▶ _RECORD EXTRACTS_
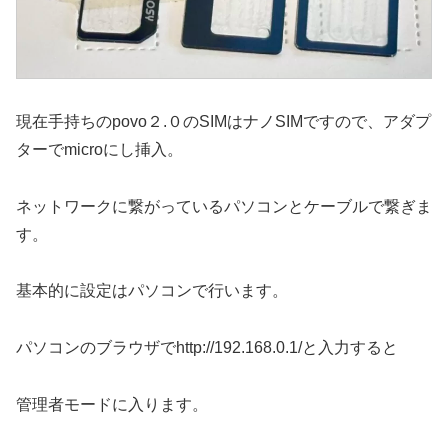
現在手持ちのpovo２.０のSIMはナノSIMですので、アダプ
ターでmicroにし挿入。
ネットワークに繋がっているパソコンとケーブルで繋ぎま
す。
基本的に設定はパソコンで行います。
パソコンのブラウザでhttp://192.168.0.1/と入力すると
管理者モードに入ります。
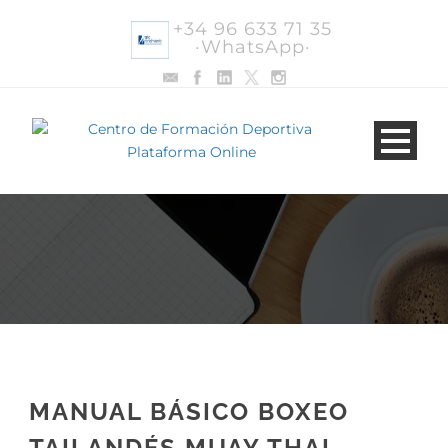
+34 96 633 71 35
·WhatsApp·
MANUAL BÁSICO BOXEO
TAILANDÉS MUAY THAI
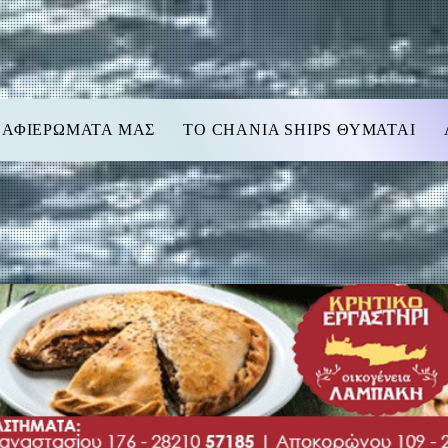
 ΑΦΙΕΡΩΜΑΤΑ ΜΑΣ
TO CHANIA SHIPS ΘΥΜΑΤΑΙ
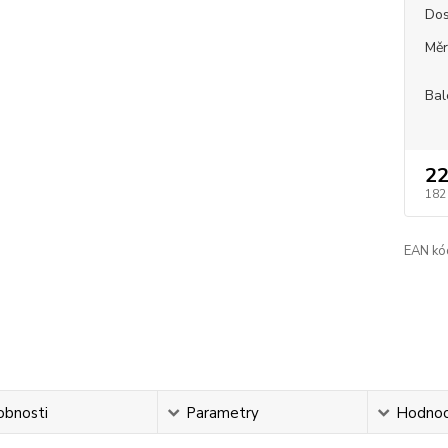
Dos
Měr
Bal
22
182
EAN kó
obnosti
Parametry
Hodnoc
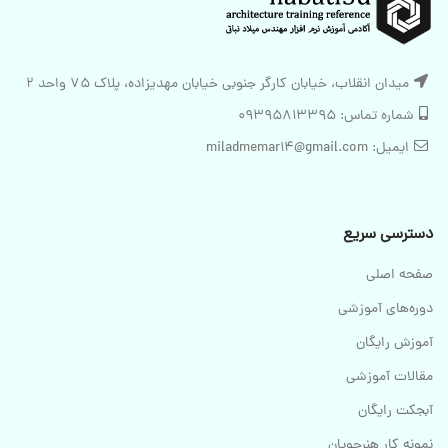
میدان انقلاب، خیابان کارگر جنوبی خیابان مهدیزاده، پلاک 75 واحد 2
شماره تماس: 09395813395
ایمیل: miladmemar14@gmail.com
دسترسی سریع
صفحه اصلی
دوره‌های آموزشی
آموزش رایگان
مقالات آموزشی
آبجکت رایگان
نمونه کار هنرجویان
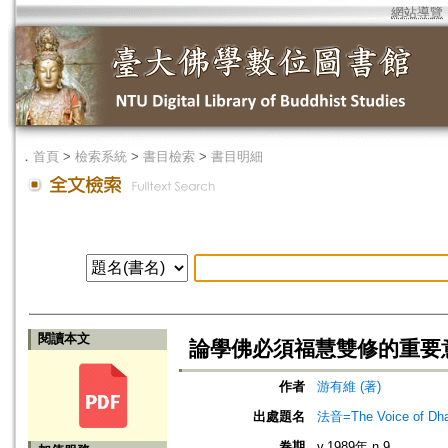
網站導覽
．
首頁
>
檢索系統
>
書目檢索
>
書目明細
閱讀本文
論學佛必須福慧雙修的重要
作者
游有維 (著)
出處題名
法音=The Voice of Dh
卷期
v.1989年 n.9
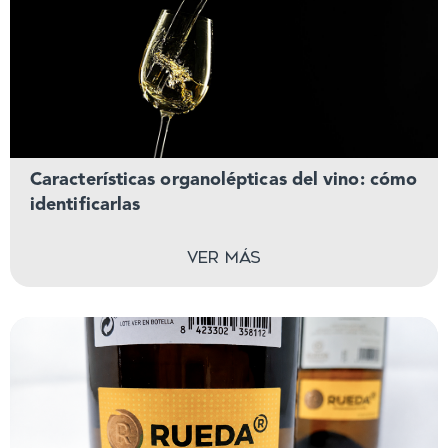
Características organolépticas del vino: cómo
identificarlas
Ver más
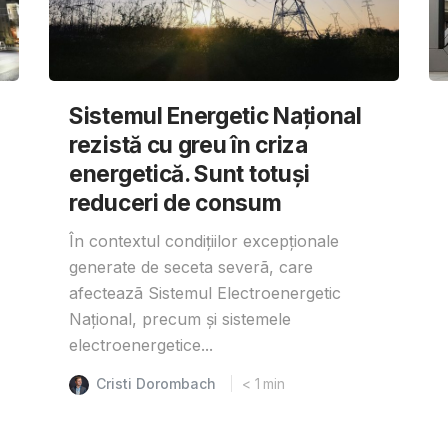
Sistemul Energetic Național
rezistă cu greu în criza
energetică. Sunt totuși
reduceri de consum
În contextul condițiilor excepționale
generate de seceta severã, care
afecteazã Sistemul Electroenergetic
Național, precum și sistemele
electroenergetice...
Cristi Dorombach
< 1
min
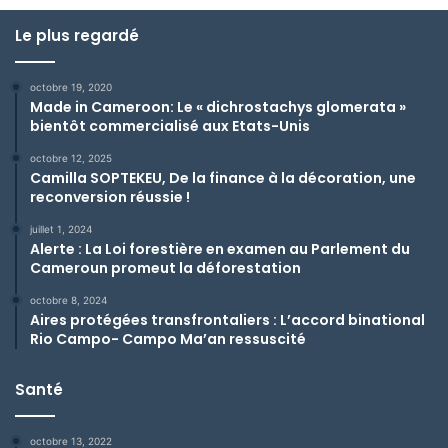
Le plus regardé
octobre 19, 2020
Made in Cameroon: Le « dichrostachys glomerata »
bientôt commercialisé aux Etats-Unis
octobre 12, 2025
Camilla SOPTEKEU, De la finance à la décoration, une
reconversion réussie !
juillet 1, 2024
Alerte : La Loi forestière en examen au Parlement du
Cameroun promeut la déforestation
octobre 8, 2024
Aires protégées transfrontaliers : L’accord binational
Rio Campo- Campo Ma’an ressuscité
Santé
octobre 13, 2022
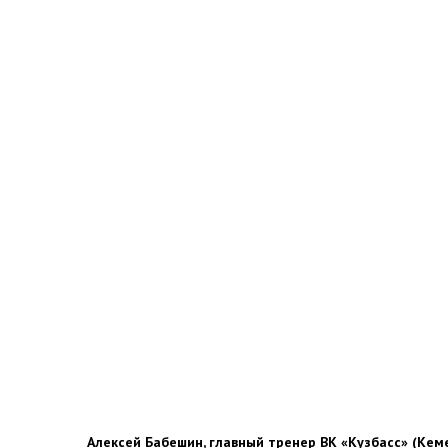
Алексей Бабешин, главный тренер ВК «Кузбасс» (Кем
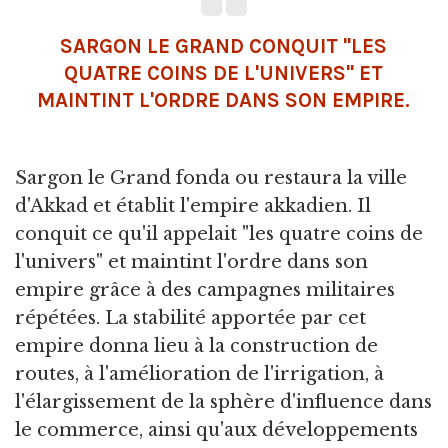
SARGON LE GRAND CONQUIT "LES
QUATRE COINS DE L'UNIVERS" ET
MAINTINT L'ORDRE DANS SON EMPIRE.
Sargon le Grand fonda ou restaura la ville
d'Akkad et établit l'empire akkadien. Il
conquit ce qu'il appelait "les quatre coins de
l'univers" et maintint l'ordre dans son
empire grâce à des campagnes militaires
répétées. La stabilité apportée par cet
empire donna lieu à la construction de
routes, à l'amélioration de l'irrigation, à
l'élargissement de la sphère d'influence dans
le commerce, ainsi qu'aux développements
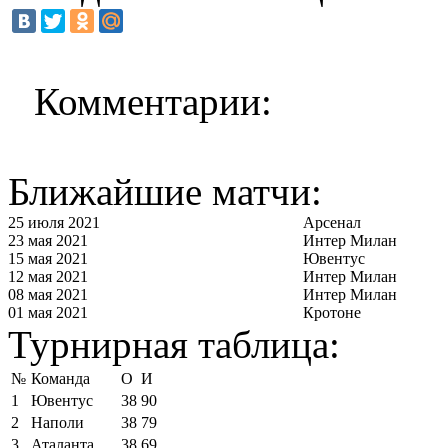
Комментарии:
Ближайшие матчи:
25 июля 2021
Арсенал
23 мая 2021
Интер Милан
15 мая 2021
Ювентус
12 мая 2021
Интер Милан
08 мая 2021
Интер Милан
01 мая 2021
Кротоне
Турнирная таблица:
№
Команда
О
И
1
Ювентус
38
90
2
Наполи
38
79
3
Аталанта
38
69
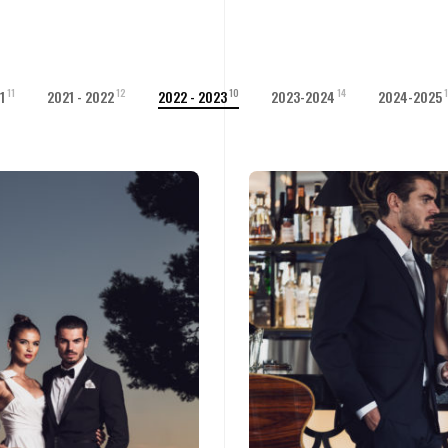
11
12
10
14
1
2021 - 2022
2022 - 2023
2023-2024
2024-2025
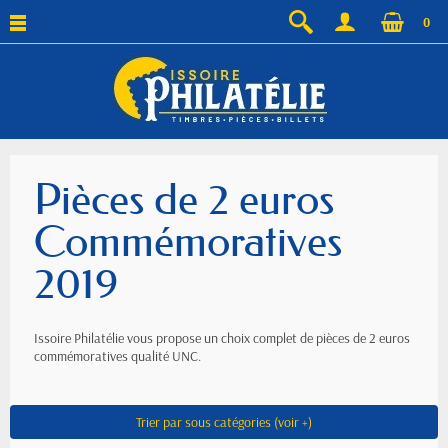
0
Pièces de 2 euros
Commémoratives
2019
Issoire Philatélie vous propose un choix complet de pièces de 2 euros
commémoratives qualité UNC.
Trier par sous catégories (voir +)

▶ _INSTRUCTIONS FOR THE TASK_
Beginning with the line that contains "2021 - 2022" and ending with the last line of the data, transcribe each line exactly; pictures stay out.

▶ _RESULT FOR THIS EXERCISE_
2021 - 2022
2022 - 2023
2023-2024
2024-2025
0
Pièces de 2 euros
Commémoratives
2019
Issoire Philatélie vous propose un choix complet de pièces de 2 euros
commémoratives qualité UNC.
Trier par sous catégories (voir +)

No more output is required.